Zweierlei Maß beim Datenschutz

Bankdaten für die Datenbänke

Nach dem jüngsten Skandal um den illegalen Handel mit Bankdaten wollen Politiker aller Parteien den Datenschutz verbessern. Doch staatliche Maßnahmen wie die Vorratsdatenspeicherung und das geplante zentrale Melderegister werden nicht in Frage gestellt.

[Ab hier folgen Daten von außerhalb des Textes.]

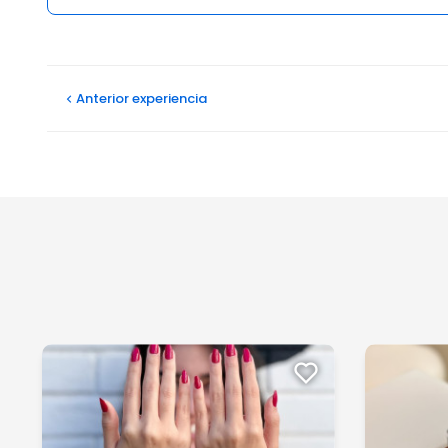
Opiniones
Anterior
experiencia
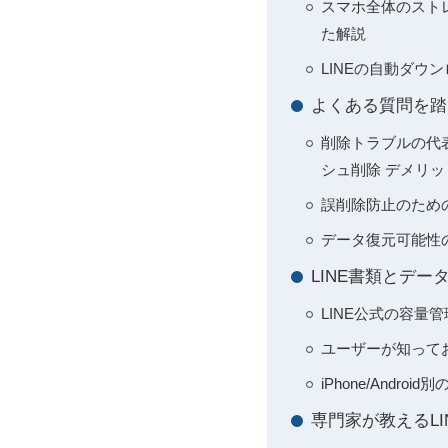
スマホ全体のストレ
た解説
LINEの自動ダウ
よくある質問を踏
削除トラブルの代表
シュ削除 デメリ
誤削除防止のため
データ復元可能性
LINE書類とデ
LINE公式の容
ユーザーが知って
iPhone/And
専門家が教えるL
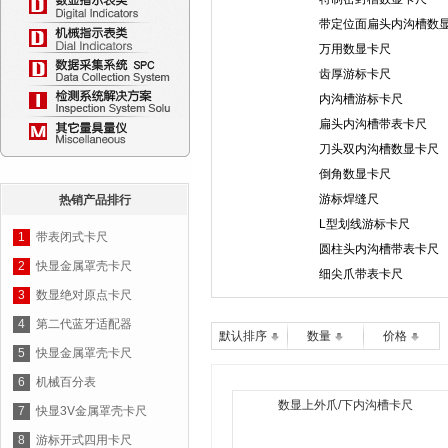
带定位面扁头内沟槽数
万用数显卡尺
齿厚游标卡尺
内沟槽游标卡尺
扁头内沟槽带表卡尺
刀头双内沟槽数显卡尺
倒角数显卡尺
游标焊缝尺
热销产品排行
L型划线游标卡尺
1
带表闭式卡尺
圆柱头内沟槽带表卡尺
2
快显金属罩壳卡尺
细尖爪带表卡尺
3
数显绝对原点卡尺
4
第二代蓝牙适配器
默认排序
数量
价格
5
快显金属罩壳卡尺
6
机械百分表
数显上外爪/下内沟槽卡尺
7
快显3V金属罩壳卡尺
8
游标开式四用卡尺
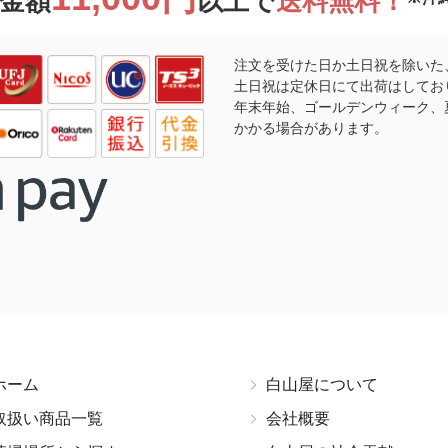
金額
以上で
送料無料！
注文を受けた日か土日祝を除いた
土日祝は定休日にて出荷はしてお
年末年始、ゴールデンウィーク、
かかる場合があります。
ホーム
白山屋について
取扱い商品一覧
会社概要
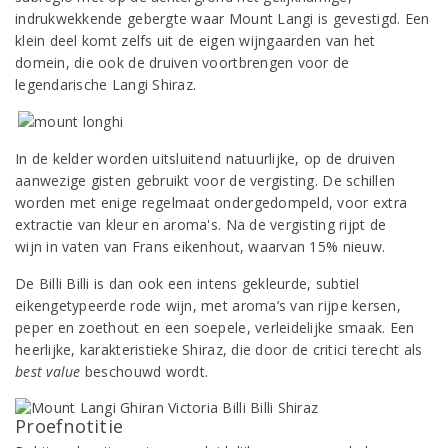
indrukwekkende gebergte waar Mount Langi is gevestigd. Een
klein deel komt zelfs uit de eigen wijngaarden van het
domein, die ook de druiven voortbrengen voor de
legendarische Langi Shiraz.
In de kelder worden uitsluitend natuurlijke, op de druiven
aanwezige gisten gebruikt voor de vergisting. De schillen
worden met enige regelmaat ondergedompeld, voor extra
extractie van kleur en aroma's. Na de vergisting rijpt de
wijn in vaten van Frans eikenhout, waarvan 15% nieuw.
De Billi Billi is dan ook een intens gekleurde, subtiel
eikengetypeerde rode wijn, met aroma’s van rijpe kersen,
peper en zoethout en een soepele, verleidelijke smaak. Een
heerlijke, karakteristieke Shiraz, die door de critici terecht als
best value
beschouwd wordt.
Proefnotitie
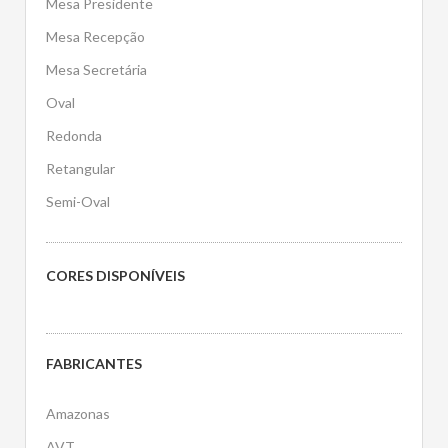
Mesa Presidente
Mesa Recepção
Mesa Secretária
Oval
Redonda
Retangular
Semi-Oval
CORES DISPONÍVEIS
FABRICANTES
Amazonas
AVT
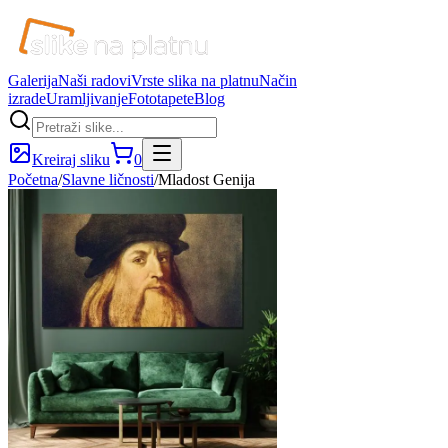
Galerija
Naši radovi
Vrste slika na platnu
Način
izrade
Uramljivanje
Fototapete
Blog
Kreiraj sliku
0
Početna
/
Slavne ličnosti
/
Mladost Genija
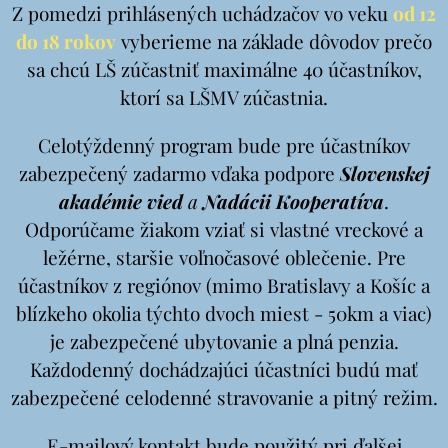
Z pomedzi prihlásených uchádzačov vo veku
od 12
do 18 rokov
vyberieme na základe dôvodov prečo
sa chcú LŠ zúčastniť maximálne 40 účastníkov,
ktorí sa LŠMV zúčastnia.
Celotýždenný program bude pre účastníkov
zabezpečený zadarmo vďaka podpore
Slovenskej
akadémie vied
a
Nadácii Kooperatíva
.
Odporúčame žiakom vziať si vlastné vreckové a
ležérne, staršie voľnočasové oblečenie. Pre
účastníkov z regiónov (mimo Bratislavy a Košíc a
blízkeho okolia týchto dvoch miest - 50km a viac)
je zabezpečené ubytovanie a plná penzia.
Každodenný dochádzajúci účastníci budú mať
zabezpečené celodenné stravovanie a pitný režim.
E-mailový kontakt bude použitý pri ďalšej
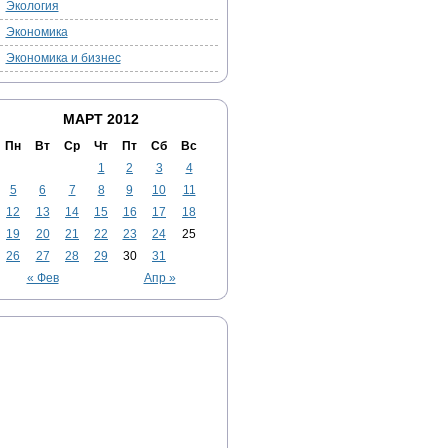
Экология
Экономика
Экономика и бизнес
МАРТ 2012
Пн
Вт
Ср
Чт
Пт
Сб
Вс
1
2
3
4
5
6
7
8
9
10
11
12
13
14
15
16
17
18
19
20
21
22
23
24
25
26
27
28
29
30
31
« Фев
Апр »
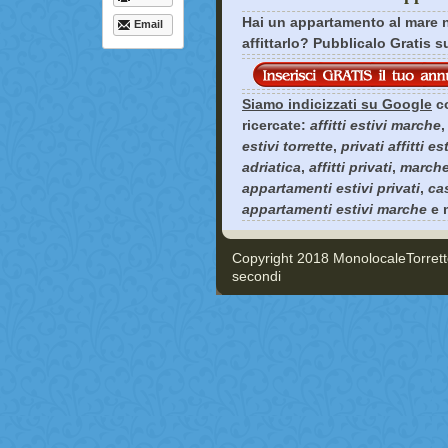
Hai un appartamento al mare n
Email
affittarlo? Pubblicalo Gratis s
Siamo indicizzati su Google
co
ricercate:
affitti estivi marche
estivi torrette
,
privati affitti es
adriatica
,
affitti privati
,
marche 
appartamenti estivi privati
,
ca
appartamenti estivi marche
e m
Copyright 2018 MonolocaleTorre
secondi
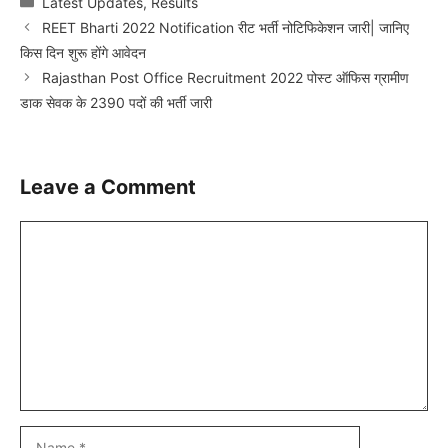
Latest Updates
,
Results
REET Bharti 2022 Notification रीट भर्ती नोटिफिकेशन जारी| जानिए
किस दिन शुरू होंगे आवेदन
Rajasthan Post Office Recruitment 2022 पोस्ट ऑफिस ग्रामीण
डाक सेवक के 2390 पदों की भर्ती जारी
Leave a Comment
Comment
Name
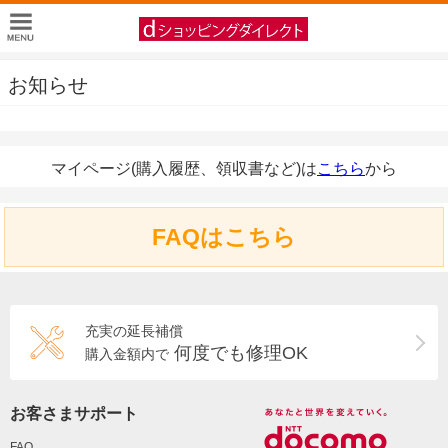
お知らせ
マイページ(購入履歴、領収書など)は
こちら
から
FAQはこちら
充実の延長補償
何度でも修理OK
購入金額内で
お客さまサポート
FAQ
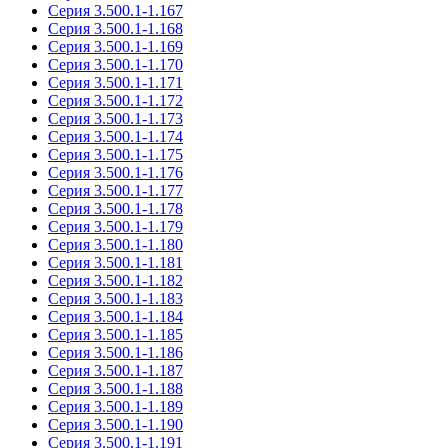
Серия 3.500.1-1.167
Серия 3.500.1-1.168
Серия 3.500.1-1.169
Серия 3.500.1-1.170
Серия 3.500.1-1.171
Серия 3.500.1-1.172
Серия 3.500.1-1.173
Серия 3.500.1-1.174
Серия 3.500.1-1.175
Серия 3.500.1-1.176
Серия 3.500.1-1.177
Серия 3.500.1-1.178
Серия 3.500.1-1.179
Серия 3.500.1-1.180
Серия 3.500.1-1.181
Серия 3.500.1-1.182
Серия 3.500.1-1.183
Серия 3.500.1-1.184
Серия 3.500.1-1.185
Серия 3.500.1-1.186
Серия 3.500.1-1.187
Серия 3.500.1-1.188
Серия 3.500.1-1.189
Серия 3.500.1-1.190
Серия 3.500.1-1.191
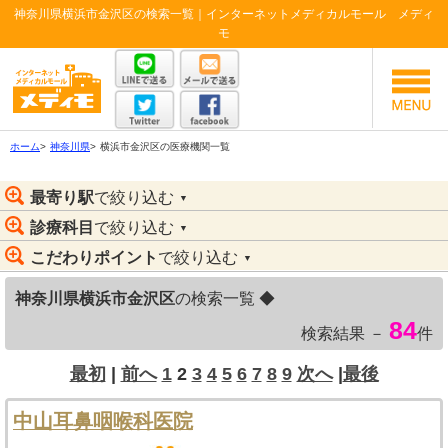
神奈川県横浜市金沢区の検索一覧｜インターネットメディカルモール メディ
モ
ホーム
>
神奈川県
>
横浜市金沢区の医療機関一覧
最寄り駅
で絞り込む
▼
診療科目
で絞り込む
▼
こだわりポイント
で絞り込む
▼
神奈川県横浜市金沢区
の検索一覧 ◆
84
検索結果 －
件
最初
|
前へ
1
2
3
4
5
6
7
8
9
次へ
|
最後
中山耳鼻咽喉科医院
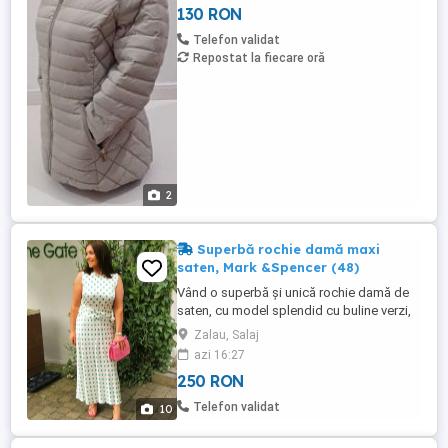
130 RON
Telefon validat
Repostat la fiecare oră
2
Superbă rochie damă maxi
saten, Mark &Spencer (48)
Vând o superbă și unică rochie damă de
saten, cu model splendid cu buline verzi,
cu croială clasică elegantă inspirată din
Zalau, Salaj
stilul " Pretty Woman"! Materialul de saten
azi 16:27
cu luciu de mătase cade frumos pe corp,
250 RON
iar cordonul lat evidențiază superb silueta
dumneavoastră! Dacă căutați rochia
Telefon validat
10
perfectă pentru ...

Deutschlands Datenschützer haben einen Helden: Detlef Tiegel heißt der ehemalige Mitarbeiter eines Callcenters, der die derzeitige Sorge um den Datenschutz ausgelöst hat. Seit er der Verbraucherzentrale Schleswig-Holstein 17 000 Datensätze zukommen ließ, die sein vormaliger Arbeitgeber »Hanseservice« offenbar illegal aus Beständen der Süddeutschen Klassenlotterie erworben haben soll, ist eine recht konkrete Vorstellung davon entstanden, wo die persönlichen Daten landen, die fast alle großen Unternehmen akribisch sammeln. Detlef Tiegel legte der Staatsanwaltschaft Informationen über weitere 1,5 Millionen Personen vor, deren Daten das Lübecker Callcenter gekauft haben soll.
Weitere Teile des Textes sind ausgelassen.